Ticket presale with exclusive offer on Wed Feb 28th and Thurs 29th only at ANOHNI.com. General tickets on sale 10am Friday March 1st.
June 13 – Athens – Epidaurus Festival Herodion
June 15 – Ravenna Festival – Pala de André
June 18 – Madrid – Noche del Botanico
June 20 – San Sebastián – Kursaal Auditorium
June 26 & 27 – Paris – Philharmonie
July 1 & 2 – London – Barbican
July 6 – Gent Jazz Festival
July 9 – Berlin – Citadel del Music Festival
July 12 & 13 – Copenhagen – DR Koncerthaus
Born in the UK and raised in Amsterdam and California, ANOHNI relocated to NYC in her late teens, forming her group in 1998 and establishing a unique path in music with a focus on animist and eco-feminist themes. ANOHNI’s musical journey has spanned genres – from electronic experimental to avant-classical, dance, and soul. Achieving breakthrough success in 2005 with I Am a Bird Now (2005), she garnered the UK Mercury Music Prize. Notable releases since include The Crying Light (2009), Swanlights (2010), and live albums Cut The World (2012) and TURNING (2014). In 2016, she released the sharply political experimental electronic album HOPELESSNESS, produced by Hudson Mohawke and Daniel Lopatin. The same year, she received an Academy Award nomination for the environmentalist elegy, Manta Ray, featured in the film Racing Extinction (dir. Louie Psihoyos, 2015).

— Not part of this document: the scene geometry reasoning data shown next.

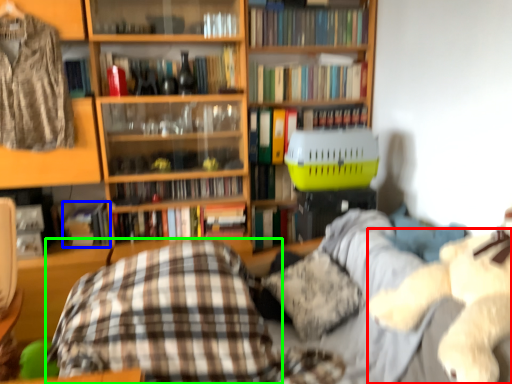 Question: Considering the real-world distances, which object is closest to animal (highlighted by a red box)? book (highlighted by a blue box) or plaid (highlighted by a green box).

Choices:
 (A) book
 (B) plaid

Answer: (B) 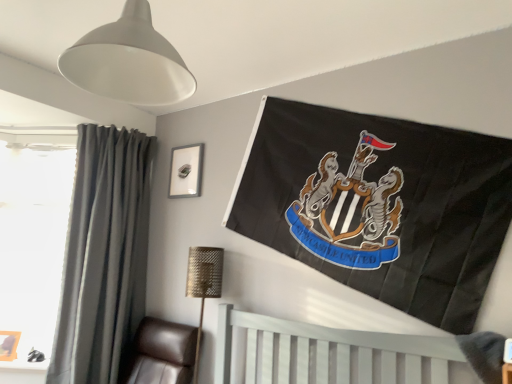 Question: Does transparent glass window at left appear on the left side of gold textured lamp at lower center, which ranks as the 2th lamp in front-to-back order?

Choices:
 (A) yes
 (B) no

Answer: (A)

Question: From the image's perspective, is transparent glass window at left below gold textured lamp at lower center, which is the second lamp in top-to-bottom order?

Choices:
 (A) yes
 (B) no

Answer: (B)

Question: Can you see transparent glass window at left touching gold textured lamp at lower center, which ranks as the 1th lamp in back-to-front order?

Choices:
 (A) yes
 (B) no

Answer: (B)

Question: Considering the relative sizes of transparent glass window at left and gold textured lamp at lower center, which is the 1th lamp from bottom to top, in the image provided, is transparent glass window at left smaller than gold textured lamp at lower center, which is the 1th lamp from bottom to top,?

Choices:
 (A) yes
 (B) no

Answer: (B)

Question: Are transparent glass window at left and gold textured lamp at lower center, which ranks as the 1th lamp in back-to-front order, located far from each other?

Choices:
 (A) yes
 (B) no

Answer: (A)

Question: Do you think white painted wood bed at lower center is within wooden picture frame at lower left, which appears as the 1th picture frame when viewed from the left, or outside of it?

Choices:
 (A) outside
 (B) inside

Answer: (A)

Question: From the image's perspective, is white painted wood bed at lower center above or below wooden picture frame at lower left, which appears as the 1th picture frame when viewed from the left?

Choices:
 (A) below
 (B) above

Answer: (B)

Question: In terms of height, does white painted wood bed at lower center look taller or shorter compared to wooden picture frame at lower left, which appears as the 1th picture frame when viewed from the left?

ANOHNI’s sixth studio album, My Back Was A Bridge For You To Cross (2023), continues to model and encourage transformation in our ways of thinking about spirituality, societal structures, and our relationships with the biosphere. The record was named album of the year by The New Yorker. The artist reaches for courage, expression, resilience, and ceremony in the face of an unprecedented contemporary landscape, and emphasizes, “For me, there’s no heavenly respite; Creation is a spectral and feminine continuum, and we remain an inalienable part of Nature.”